OCR

Module · Stable

Extract structured fields from a document image using the configured OCR provider.

Extracts structured fields from a document image (JPEG, PNG). In field_list mode set ocr_fields to a list of field names (e.g. [‘invoice_number’, ‘total’, ‘date’]); in structured_schema mode supply a JSON schema dict via response_schema. Child keys are exposed as ocr_a.ocr_fields.invoice_number etc. in downstream steps.

When to use

Use when a file path arrives from an upstream step — an Incoming email attachment, a Document Store output, or an actor upload — and you need its fields (invoice number, total, date, etc.) as named context variables.

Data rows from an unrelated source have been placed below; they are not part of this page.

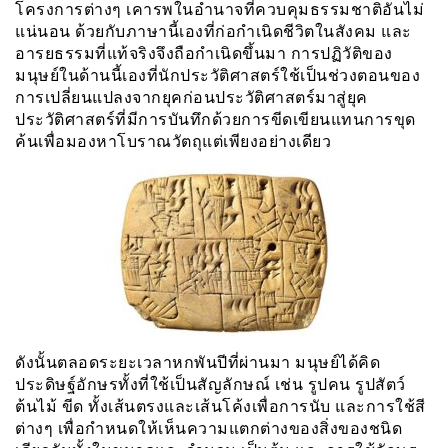
โครงการต่างๆ เคารพในอำนาจที่ควบคุมธรรมชาติอันไม่
แน่นอน ด้วยกับภาษานี้เองที่ก่อกำเนิดชีวิตในสังคม และ
อารยธรรมที่แท้จริงจึงถือกำเนิดขึ้นมา การปฏิวัติของ
มนุษย์ในด้านนี้เองที่นักประวัติศาสตร์ใช้เป็นช่วงตอนของ
การเปลี่ยนแปลงจากยุคก่อนประวัติศาสตร์มาสู่ยุค
ประวัติศาสตร์ที่มีการบันทึกด้วยการขีดเขียนแทนการขุด
ค้นเพื่อมองหาโบราณวัตถุแต่เพียงอย่างเดียว
ดังนั้นตลอดระยะเวลาหกพันปีที่ผ่านมา มนุษย์ได้คิด
ประดิษฐ์อักษรทั้งที่ใช้เป็นสัญลักษณ์ เช่น รูปคน รูปสัตว์
ต้นไม้ ขีด ทั้งเส้นตรงและเส้นโค้งเพื่อการนับ และการใช้สี
ต่างๆ เพื่อกำหนดให้เห็นความแตกต่างของสิ่งของชนิด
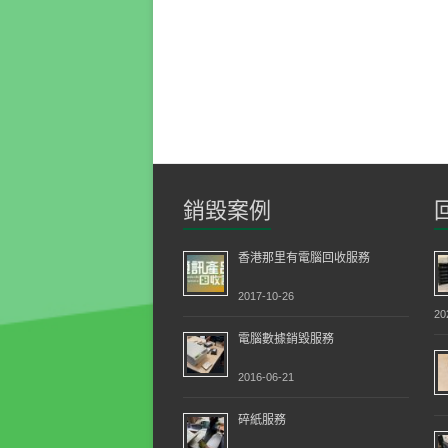
銷毀案例
香港那里有電腦回收服務
2017-10-26
20
電腦數據銷毀服務
2016-06-21
碎紙服務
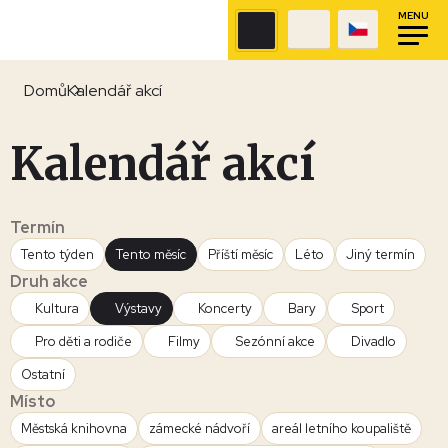
MENU
Domů
Kalendář akcí
Kalendář akcí
Termín
Tento týden
Tento měsíc
Příští měsíc
Léto
Jiný termín
Druh akce
Kultura
Výstavy
Koncerty
Bary
Sport
Pro děti a rodiče
Filmy
Sezónní akce
Divadlo
Ostatní
Místo
Městská knihovna
zámecké nádvoří
areál letního koupaliště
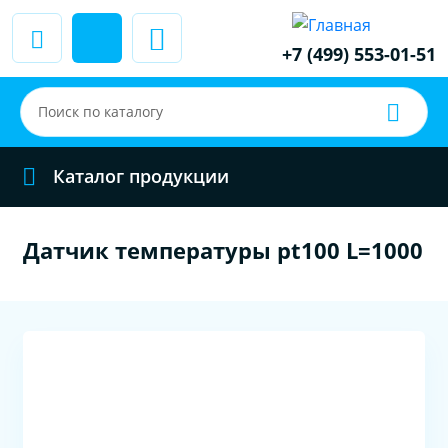
+7 (499) 553-01-51
Каталог продукции
Датчик температуры pt100 L=1000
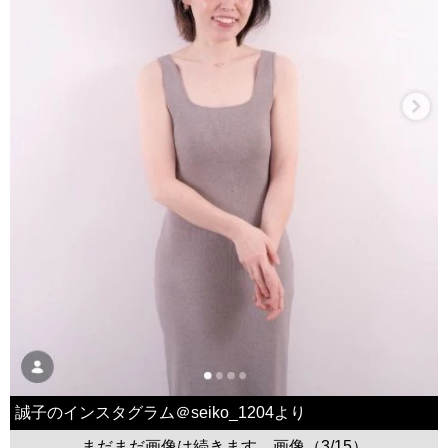
誠子のインスタグラム＠seiko_1204より
まだまだ画像は続きます。画像（3/15）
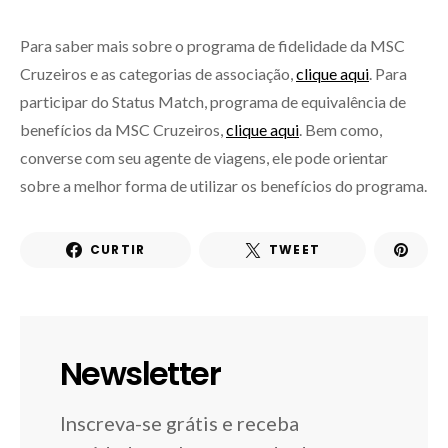
Para saber mais sobre o programa de fidelidade da MSC
Cruzeiros e as categorias de associação,
clique aqui
. Para
participar do Status Match, programa de equivalência de
benefícios da MSC Cruzeiros,
clique aqui
. Bem como,
converse com seu agente de viagens, ele pode orientar
sobre a melhor forma de utilizar os benefícios do programa.
CURTIR
TWEET
Newsletter
Inscreva-se grátis e receba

The resulting ocr_fields dict feeds directly into Create Deal, Add Note, Set values, or any send step.

When not to use

If the document is a native PDF with selectable text rather than a scanned image, use Extract Proposal Field — it uses text extraction and is faster and more reliable on digital PDFs. If you only need a free-form summary of a document rather than specific named fields, use Ask AI with a vision-capable model instead.

Inputs

Configured per use: file_path, image_path, ocr_engine, ocr_provider, extraction_mode, ocr_fields, response_schema, extraction_instructions.

Outputs

ocr_result
ocr_fields
ocr_engine_used

Auto-generated from the skill registry (load_skills()). Do not edit by hand.